Des engagements contradictoires

Sylvain Ladouceur était étudiant à la Faculté de médecine quand il a eu l'idée de s'engager dans l'armée canadienne. Célibataire, pas trop riche, il voyait dans cet engagement la possibilité de se faire payer ses études. De plus, l'idée d'aller exercer la médecine à l'étranger lui souriait. Il avait le goût de vivre ce genre d'aventure. Il a même postulé pour faire partie du groupe de Canadiens qui a séjourné au Rwanda en 1994. <<C'était quelques mois seulement après la fin de mes études, raconte-t-il. Heureusement, un médecin de l'armée a jugé que je n'avais pas assez d'expérience pour aller là-bas.>>

L'année suivante, quand l'offre de partir pour l'ex-Yougoslavie s'est présentée, le jeune médecin s'est de nouveau porté volontaire. Cependant, il s'était entre-temps marié et son épouse avait déjà donné naissance à leur premier enfant.

Ces nouveaux engagements ont donné une perspective différente au séjour de Sylvain Ladouceur en ex-Yougoslavie. Ainsi, quand on lui demande ce qui lui a paru le plus difficile là-bas, il n'évoque ni la tension, ni les balles qui sifflent, ni les conditions difficiles dans lesquelles il devait exercer la médecine.

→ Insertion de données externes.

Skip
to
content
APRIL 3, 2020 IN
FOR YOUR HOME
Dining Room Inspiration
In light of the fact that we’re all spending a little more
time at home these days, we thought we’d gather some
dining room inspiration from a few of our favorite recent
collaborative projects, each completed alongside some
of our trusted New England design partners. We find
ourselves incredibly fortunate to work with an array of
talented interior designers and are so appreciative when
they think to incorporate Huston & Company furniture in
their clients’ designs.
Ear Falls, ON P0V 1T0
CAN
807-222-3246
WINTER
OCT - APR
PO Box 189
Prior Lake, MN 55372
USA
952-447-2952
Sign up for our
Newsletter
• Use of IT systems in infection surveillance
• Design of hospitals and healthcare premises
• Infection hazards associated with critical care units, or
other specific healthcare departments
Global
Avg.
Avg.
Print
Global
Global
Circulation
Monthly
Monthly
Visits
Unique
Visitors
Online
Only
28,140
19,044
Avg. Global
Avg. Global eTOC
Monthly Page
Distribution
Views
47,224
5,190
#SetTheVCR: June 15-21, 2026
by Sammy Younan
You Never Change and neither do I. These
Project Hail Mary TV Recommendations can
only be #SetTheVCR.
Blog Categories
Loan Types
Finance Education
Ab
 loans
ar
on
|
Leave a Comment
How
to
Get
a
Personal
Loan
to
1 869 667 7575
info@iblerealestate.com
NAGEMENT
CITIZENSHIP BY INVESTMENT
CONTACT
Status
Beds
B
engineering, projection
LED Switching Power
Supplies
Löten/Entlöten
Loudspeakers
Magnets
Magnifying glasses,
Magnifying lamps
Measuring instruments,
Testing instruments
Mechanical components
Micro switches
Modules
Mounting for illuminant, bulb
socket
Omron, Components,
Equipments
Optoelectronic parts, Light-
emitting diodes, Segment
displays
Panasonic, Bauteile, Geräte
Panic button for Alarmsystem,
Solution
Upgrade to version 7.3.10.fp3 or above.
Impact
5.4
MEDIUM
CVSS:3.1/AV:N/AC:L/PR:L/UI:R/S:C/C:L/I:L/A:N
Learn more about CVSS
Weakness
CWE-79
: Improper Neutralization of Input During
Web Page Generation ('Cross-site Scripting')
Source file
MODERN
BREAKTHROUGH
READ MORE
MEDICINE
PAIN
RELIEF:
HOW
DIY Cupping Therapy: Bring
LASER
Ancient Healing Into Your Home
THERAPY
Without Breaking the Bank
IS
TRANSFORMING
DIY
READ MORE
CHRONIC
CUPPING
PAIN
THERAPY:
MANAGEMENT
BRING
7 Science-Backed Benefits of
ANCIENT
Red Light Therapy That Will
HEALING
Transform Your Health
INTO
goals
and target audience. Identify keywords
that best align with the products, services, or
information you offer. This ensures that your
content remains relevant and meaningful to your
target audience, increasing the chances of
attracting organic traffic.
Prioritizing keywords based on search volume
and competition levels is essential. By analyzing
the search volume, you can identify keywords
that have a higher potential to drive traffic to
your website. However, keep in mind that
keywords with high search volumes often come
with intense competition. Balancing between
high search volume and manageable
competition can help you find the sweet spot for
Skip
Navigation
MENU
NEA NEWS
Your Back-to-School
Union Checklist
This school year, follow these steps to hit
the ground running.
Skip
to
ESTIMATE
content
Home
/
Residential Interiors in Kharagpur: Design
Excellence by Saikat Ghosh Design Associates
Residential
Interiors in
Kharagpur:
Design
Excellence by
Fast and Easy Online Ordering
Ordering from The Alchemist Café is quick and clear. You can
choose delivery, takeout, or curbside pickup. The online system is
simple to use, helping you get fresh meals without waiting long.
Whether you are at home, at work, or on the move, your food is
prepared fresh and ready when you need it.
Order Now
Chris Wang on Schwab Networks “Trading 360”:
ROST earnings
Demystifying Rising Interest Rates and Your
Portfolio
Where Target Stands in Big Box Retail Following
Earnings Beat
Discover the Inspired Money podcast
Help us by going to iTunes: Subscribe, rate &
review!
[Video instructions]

Il parle plutôt des familles divisées par la guerre qu'il a vues et de sa propre petite famille restée au Québec.

Plus d'un an après son retour, il n'y a plus qu'un endroit où Sylvain Ladouceur a envie de jouer les héros, c'est chez lui, auprès de son épouse et de ses enfants. Il a vu, en ex-Yougoslavie, combien une famille pouvait être fragile et semble bien décidé à profiter pleinement du privilège qu'il a de vivre tranquille avec les siens.